The hidden meaning can be encoded in three ways:
Steganography has always been talked about in the context of hidden communication - it might be used by people who want to exchange information without anyone watching being able to find out that they are doing so. But recently steganography has been employed by cyber attackers to make elements of their attacks stealthy. This is StegWare, and it's dangerous because it can be undetectable.
This sample file is a GIF image that's a small blue square: 
Here is a link to the same file, but with the MIME type set to text/plain, so it opens in your text editor: image. You'll see a lot of binary characters, which are part of the GIF image's content, but following that is some plain text - an appended Powershell script. This script is not part of the GIF image, but is invisible if normal image tools are used to handle the data. Only if we open the image in a text editor is the hidden message revealed. So this is steganography - not very good steganography though, because it is fairly easy to discover the presence of the hidden message.
The script isn't dangerous, so if you have a Windows computer to hand, you can download it and run it. You'll notice some errors are reported, but these do not stop execution of the script. So eventually, the Powershell interpreter gets to the end and the "unsafe" script runs.
This sample file is a BMP image that's a small red square: 
The colours in the BMP are held in a palette, and each pixel is a one-byte index into this palette. But all the colours in the palette are the same red colour. That means, whatever data is encoded as a pixel index, it will always show as red. So we can hide all kinds of data in the pixel indexes and it just looks red. Unlike with the previous example, there's no extra data in this file. The message is not well hidden in the pixel array, so you can see it with a text editor: image. The binary characters you can see at the beginning are the colour values in the palette. The image is 16x16 pixels, we the hidden message can be up to 256 bytes long.
In a full colour image, each pixel is (usually) represented by a 24' colour value - 8 bits each for the level of red, green and blue. In a JPEG these values are compressed by converting blocks of 8x8 pixels into the coefficients of a wave equation that approximate the 64 colours. The clever maths involved means that the coefficients of the wave equation are small integers and so they compress much better than the original colour values. Interestingly, the exact values of the higher order coefficients don't make much difference to the appearance of the image. That means the least significant bits of these coefficients can be used to encode a hidden message.
This image is an original JPEG photograph of some Morgan sports cars (the Morgan factory is in Malvern, round the corner from Deep Secure's offices): Morgan Motors - original. Here's a modification of that image Morgan Motors - modified. The images look pretty much the same (tip - open both in two tabs side by side and flip between them - the eye sees movement if there are any differences), but the modified image has the entire text of Jane Austen's "Pride and Prejudice" encoded in it. This text is 724kBytes, though it has been compressed and encrypted before encoding it in the image.

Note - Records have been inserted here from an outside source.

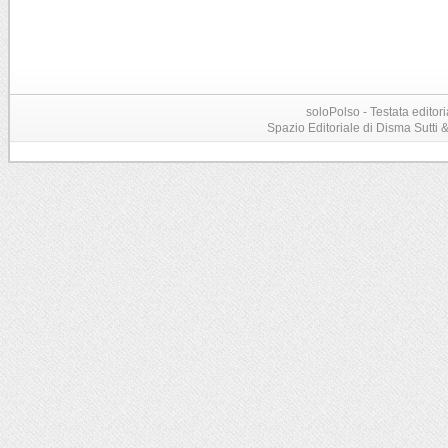
soloPolso - Testata editori
Spazio Editoriale di Disma Sutti & C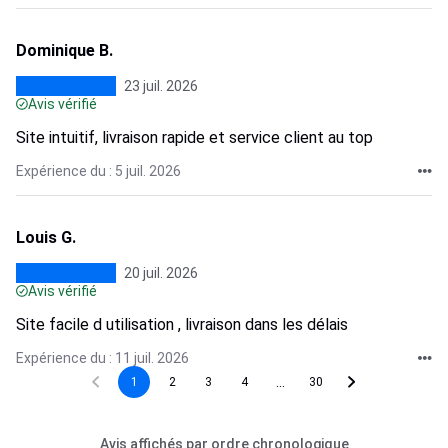
Dominique B.
23 juil. 2026
Avis vérifié
Site intuitif, livraison rapide et service client au top
Expérience du : 5 juil. 2026
Louis G.
20 juil. 2026
Avis vérifié
Site facile d utilisation , livraison dans les délais
Expérience du : 11 juil. 2026
...
1
2
3
4
30
Avis affichés par ordre chronologique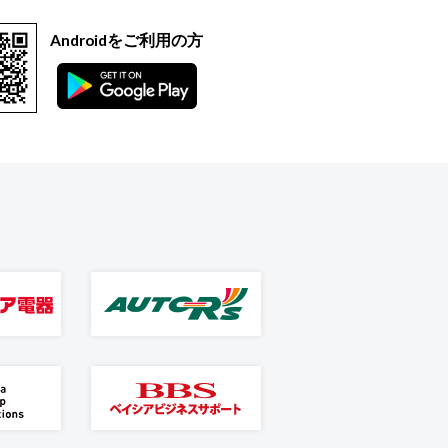
Androidをご利用の方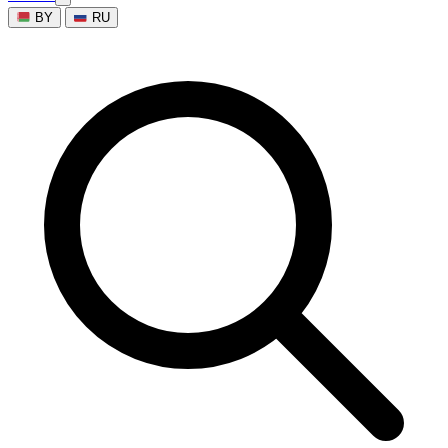
BY
RU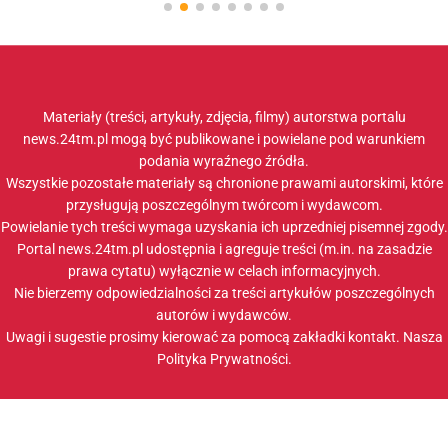
Materiały (treści, artykuły, zdjęcia, filmy) autorstwa portalu
news.24tm.pl mogą być publikowane i powielane pod warunkiem
podania wyraźnego źródła.
Wszystkie pozostałe materiały są chronione prawami autorskimi, które
przysługują poszczególnym twórcom i wydawcom.
Powielanie tych treści wymaga uzyskania ich uprzedniej pisemnej zgody.
Portal news.24tm.pl udostępnia i agreguje treści (m.in. na zasadzie
prawa cytatu) wyłącznie w celach informacyjnych.
Nie bierzemy odpowiedzialności za treści artykułów poszczególnych
autorów i wydawców.
Uwagi i sugestie prosimy kierować za pomocą zakładki
kontakt
. Nasza
Polityka Prywatności
.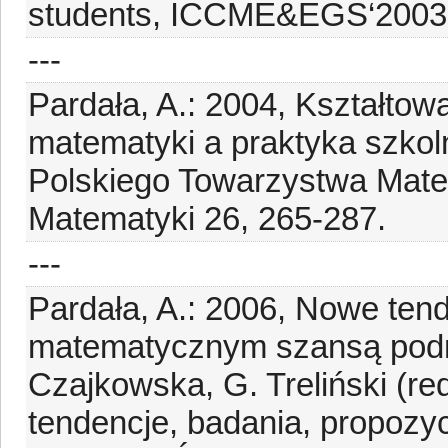
students, ICCME&EGS‘2003, 
---
Pardała, A.: 2004, Kształtow
matematyki a praktyka szkoln
Polskiego Towarzystwa Mate
Matematyki 26, 265-287.
---
Pardała, A.: 2006, Nowe ten
matematycznym szansą podni
Czajkowska, G. Treliński (re
tendencje, badania, propoz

It is a truth universally acknowledged, that a single attacker in possession of good Stegware, is not in want of a good target.
The text is encoded in a simplistic way. Each bit of the compressed and encrypted text is set as the least significant bit of one of the JPEG wave coefficients. This has an effect on the statistical distribution of the coefficient values. A feature of JPEG compression is that a histogram of the coefficient values has a nice normal shape, but modifying the least significant bits with encrypted data effectively randomises them, leaving the histogram distorted.
Encoding a message in the Least Significant Bit of the pixel coefficients of a JPEG image has little effect on the visual look of an image, but it upsets the natural statistical properties of the coefficient values. You can try this out here. You can upload a JPEG image and a data file. You get back a modified image that contains the data and histograms of the two images.
Note, if you choose a message that's too large to fit into the image's Least Significant Bits, you get an error and must try a smaller message or bigger image.
If your message is small relative to the image, changes to the histograms might not be easy to see with the eye, but generally you will see the normal distribution become irregular - something that can be detected using the Chi-squared test.
Pixel data can be redundant, giving an opportunity to hide information. For example, each scan line in a monochrome Bitmap file is padded out to a multiple of 32 bits, so you can have up to 31 bits of hidden data in each row. Another example is that run length encoding compression is supported by the Bitmap format, and with this it is possible to draw off the canvas. So it doesn't matter what the pixel data is - it will never be seen. This redundancy is exploited in this image:
The image is a valid Bitmap with no extraneous data, but it contains a hidden copy of part of the Bitmap format specification. You can see it here by viewing the image as text.